Leur tournée actuelle au Royaume-Uni, qui comprend un arrêt au Royal Festival Hall de Londres, est un véritable coup de grâce, avec une setlist comprenant « Forget You » de Cee Lo Green, « Wannabe » de Spice Girl (je suppose inclus pour les fans britanniques) et « Creep » de Radiohead. ‘ (leur couverture signée).

Toutes les interprétations excitent-elles également ? Non. Je ne peux pas dire que j’ai adoré la performance de « Running up That Hill » de Kate Bush – un film à feuilles persistantes des années 80 dont la popularité a été propulsée par son inclusion dans la série Netflix. Choses étranges – fait comme un numéro de pays occidental. Mais vous ne pouvez rien reprocher à l’ambition et à l’exécution.

De plus, la franchise PMJ déploie constamment d’excellents chanteurs au service de leur répertoire. Animant la soirée avec un charme ineffable et des blazers éblouissants, LaVance Colley a apporté ses côtelettes aiguisées par le gospel et son fausset supersonique à une interprétation rythmée et entraînante de « I’m Not the Only One » de Sam Smith, transformant cette complainte de rupture en une réprimande vive à un amant infidèle.

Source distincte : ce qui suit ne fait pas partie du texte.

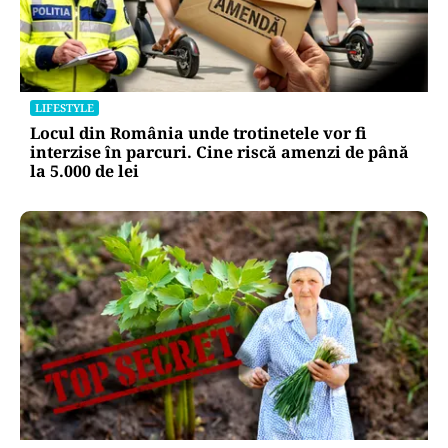
LIFESTYLE
Locul din România unde trotinetele vor fi
interzise în parcuri. Cine riscă amenzi de până
la 5.000 de lei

Effie Passeroun ancien Finaliste d’American Idol avec une gamme multi-octave et des textures d’opéra, était assez impressionnant sur « I Was Made for Loving You » de Kiss. Mais ensuite, elle a interprété une version grandiose et toujours envolée de « Hallelujah » de Leonard Cohen qui a (à juste titre) fait lever les spectateurs.

La voix somptueuse Tia Simone a livré la ballade rock puissante de Metallica « Nothing Else Matters » comme un chant funèbre, affrontant le formidable tromboniste Jay P Floyd. Elle a délicatement tapé sur la pointe des pieds autour du couplet d’ouverture de l’armée des sept nations des White Stripes, accompagnée d’une simple contrebasse, avant de lâcher le refrain lorsque le groupe a commencé. Basé à Nashville Doux Megg était également d’une voix forte sur une interprétation de style années 1920 de « Levitating » de Dua Lipa.

Avant un rappel de ‘Creep’ de Radiohead, tout l’ensemble est monté sur scène pour interpréter ‘My Heart Will Go On’ de Céline Dion, mené par Colley. En écoutant cette ballade de puissance archétypale des années 90 être transformée de manière convaincante en doo-wop des années 50, je devais simplement m’asseoir, rire et profiter de la folie.